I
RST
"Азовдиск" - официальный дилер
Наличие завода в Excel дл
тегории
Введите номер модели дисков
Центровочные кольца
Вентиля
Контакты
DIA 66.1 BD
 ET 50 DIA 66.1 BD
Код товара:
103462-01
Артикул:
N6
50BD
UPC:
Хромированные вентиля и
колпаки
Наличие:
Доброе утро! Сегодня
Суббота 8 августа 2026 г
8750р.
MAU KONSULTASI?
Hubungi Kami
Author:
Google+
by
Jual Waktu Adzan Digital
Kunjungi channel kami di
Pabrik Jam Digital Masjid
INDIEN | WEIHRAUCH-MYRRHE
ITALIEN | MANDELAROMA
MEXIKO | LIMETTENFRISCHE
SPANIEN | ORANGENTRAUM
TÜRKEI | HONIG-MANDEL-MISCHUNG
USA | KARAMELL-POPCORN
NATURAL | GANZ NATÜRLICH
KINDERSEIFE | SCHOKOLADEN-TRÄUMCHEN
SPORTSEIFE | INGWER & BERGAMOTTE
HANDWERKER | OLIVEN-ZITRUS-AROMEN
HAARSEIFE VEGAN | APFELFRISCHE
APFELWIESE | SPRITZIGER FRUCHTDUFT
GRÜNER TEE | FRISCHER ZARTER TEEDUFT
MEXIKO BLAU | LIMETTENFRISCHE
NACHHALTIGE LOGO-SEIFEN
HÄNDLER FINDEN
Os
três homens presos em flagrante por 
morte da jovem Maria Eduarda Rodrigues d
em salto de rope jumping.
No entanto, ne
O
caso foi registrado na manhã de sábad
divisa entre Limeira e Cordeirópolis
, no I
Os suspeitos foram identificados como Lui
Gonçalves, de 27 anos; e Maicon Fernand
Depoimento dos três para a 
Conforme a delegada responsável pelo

—————

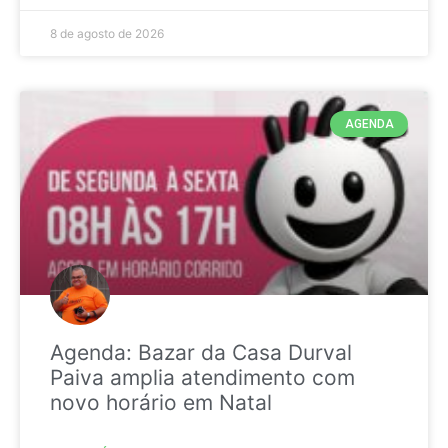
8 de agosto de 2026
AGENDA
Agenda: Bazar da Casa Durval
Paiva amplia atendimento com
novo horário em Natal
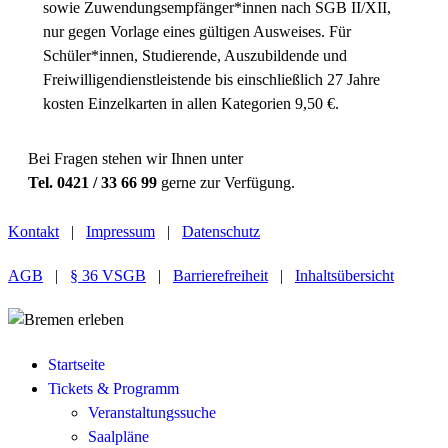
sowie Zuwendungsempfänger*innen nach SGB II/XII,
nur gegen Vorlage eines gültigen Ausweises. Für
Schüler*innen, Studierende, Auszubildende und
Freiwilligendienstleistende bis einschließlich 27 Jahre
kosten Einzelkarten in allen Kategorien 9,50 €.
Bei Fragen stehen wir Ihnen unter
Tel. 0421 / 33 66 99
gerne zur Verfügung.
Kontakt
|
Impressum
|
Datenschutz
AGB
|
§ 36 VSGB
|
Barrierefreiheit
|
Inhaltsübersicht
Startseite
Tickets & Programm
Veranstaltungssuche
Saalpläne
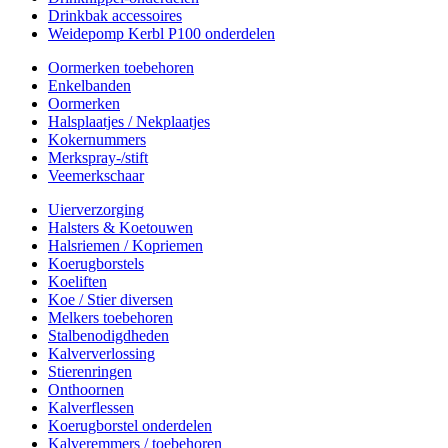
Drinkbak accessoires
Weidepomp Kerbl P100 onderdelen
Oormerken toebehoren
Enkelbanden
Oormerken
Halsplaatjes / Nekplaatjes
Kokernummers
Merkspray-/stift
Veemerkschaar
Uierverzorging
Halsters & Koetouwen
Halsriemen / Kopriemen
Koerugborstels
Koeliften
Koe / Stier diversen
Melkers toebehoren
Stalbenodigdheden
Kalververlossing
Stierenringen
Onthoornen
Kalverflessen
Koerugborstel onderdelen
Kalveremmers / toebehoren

—————

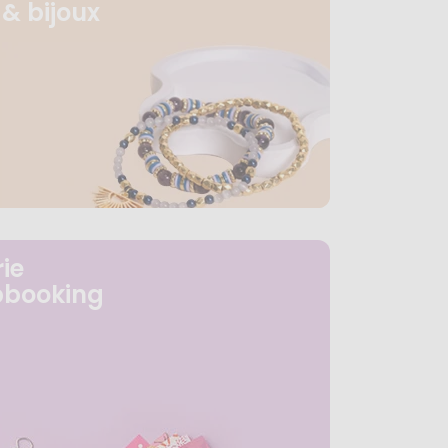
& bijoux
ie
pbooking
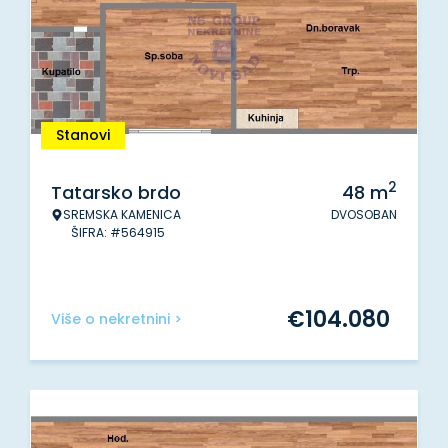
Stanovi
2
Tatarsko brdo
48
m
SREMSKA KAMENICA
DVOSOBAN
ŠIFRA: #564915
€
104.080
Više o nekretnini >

—————

## Activity
Copy only this part of the entries above: the line with "Drinkbak accessoires", the line with "Kalveremmers / toebehoren", and the lines between, all exactly as written.

## Answer box
Drinkbak accessoires
Weidepomp Kerbl P100 onderdelen
Oormerken toebehoren
Enkelbanden
Oormerken
Halsplaatjes / Nekplaatjes
Kokernummers
Merkspray-/stift
Veemerkschaar
Uierverzorging
Halsters & Koetouwen
Halsriemen / Kopriemen
Koerugborstels
Koeliften
Koe / Stier diversen
Melkers toebehoren
Stalbenodigdheden
Kalververlossing
Stierenringen
Onthoornen
Kalverflessen
Koerugborstel onderdelen
Kalveremmers / toebehoren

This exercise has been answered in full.